Two weeks before the federal government shutdown began on Oct 1, the Director of The Office of Management and Budget issued a memo to the heads of federal departments and agencies, laying out a game plan for a potential federal shutdown. The notice is basically a 'how to' guide on shutting down federal operations, for any department heads who may not be familiar with the procedure. After all, the last time the government shut down, Barrack Obama had only just become old enough to even run for the office of President.
The memo starts out with some pretty important guidelines about not shutting down operations that are essential to public safety. The premise of which is basically saying don't go unplugging any nuclear reactors (unless you really have to). Beyond the basics, however, there's some more fine grained and at times head-scratchingly illogical advice. In the case of the guidance regarding website operation, the OMB advises that all websites should be disabled, unless doing so would significantly impede the agency's ability to carry out activities that are exempted from the shutdown.
In keeping with this guidance from The White House, the Department of Health and Human Services has remained online at hhs.gov and healthcare.gov. These websites, crucial as they are to the Affordable Care Act (aka Obamacare), which has been the focal point of the current deadlock in Congress, have, naturally, remained among the few federal websites to stay online. All the while, other federal websites, many of which are widely used to access the mountains of data held by our federal government, have been shuttered. Among those affected are factfinder.gov, ftc.gov, and Congress' own website loc.gov. The irony of the situation being that the federal government has been bemoaning the threat of cyber criminals taking down government websites for years, and all it took was a single ill-advised provision of a White House memorandum to do the job.

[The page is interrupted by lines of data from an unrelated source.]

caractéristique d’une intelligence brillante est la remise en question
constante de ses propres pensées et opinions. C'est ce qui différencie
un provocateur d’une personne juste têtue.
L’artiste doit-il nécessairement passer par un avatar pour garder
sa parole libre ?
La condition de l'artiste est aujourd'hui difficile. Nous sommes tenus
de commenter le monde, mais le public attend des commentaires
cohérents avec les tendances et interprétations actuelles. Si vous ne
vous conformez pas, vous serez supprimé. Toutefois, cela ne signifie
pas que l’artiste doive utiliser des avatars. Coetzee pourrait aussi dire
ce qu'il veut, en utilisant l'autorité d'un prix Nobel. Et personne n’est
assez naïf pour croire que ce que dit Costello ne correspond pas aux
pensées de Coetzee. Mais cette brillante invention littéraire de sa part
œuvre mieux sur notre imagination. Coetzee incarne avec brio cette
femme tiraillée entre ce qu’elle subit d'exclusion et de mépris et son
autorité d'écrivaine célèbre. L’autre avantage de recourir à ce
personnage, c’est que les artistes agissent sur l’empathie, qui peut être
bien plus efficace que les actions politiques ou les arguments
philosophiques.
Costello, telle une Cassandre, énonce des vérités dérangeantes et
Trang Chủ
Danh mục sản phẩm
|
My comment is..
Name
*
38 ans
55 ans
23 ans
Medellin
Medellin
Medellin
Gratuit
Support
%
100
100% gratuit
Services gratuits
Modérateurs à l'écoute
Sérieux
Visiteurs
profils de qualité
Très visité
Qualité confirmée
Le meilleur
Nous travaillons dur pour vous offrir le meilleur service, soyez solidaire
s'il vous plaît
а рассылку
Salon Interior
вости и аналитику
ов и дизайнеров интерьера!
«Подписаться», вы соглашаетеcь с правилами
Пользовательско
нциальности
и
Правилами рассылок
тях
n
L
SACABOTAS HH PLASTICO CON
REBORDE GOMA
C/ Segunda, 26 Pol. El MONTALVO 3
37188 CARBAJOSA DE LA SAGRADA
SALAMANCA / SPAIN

While the availability of these websites is largely automated and the cost of keeping them accessible online, without any updates or new development, would be pennies per hour, the White House guidance instructs all websites to be taken offline, even if the cost of shutting them down exceeds the cost of continued operations, which was likely the case for most of these websites. Some websites, like that of the Federal Trade Commission, haven't even been taken offline, but instead have simply had an overlay added to prevent anyone from using the website. Now, in place of the material one expects to find when visiting the affected websites, a message reads something along the lines of this website is closed due to the federal government shutdown. Though it may as well read; you can have this information back--just as soon as we get paid. Perhaps the good people of the federal government could consider taking out a payday loan or two, like millions of Americans have to do to get by, and stop trying to punish the American people, who pay their salaries, for their own mismanagement of our money.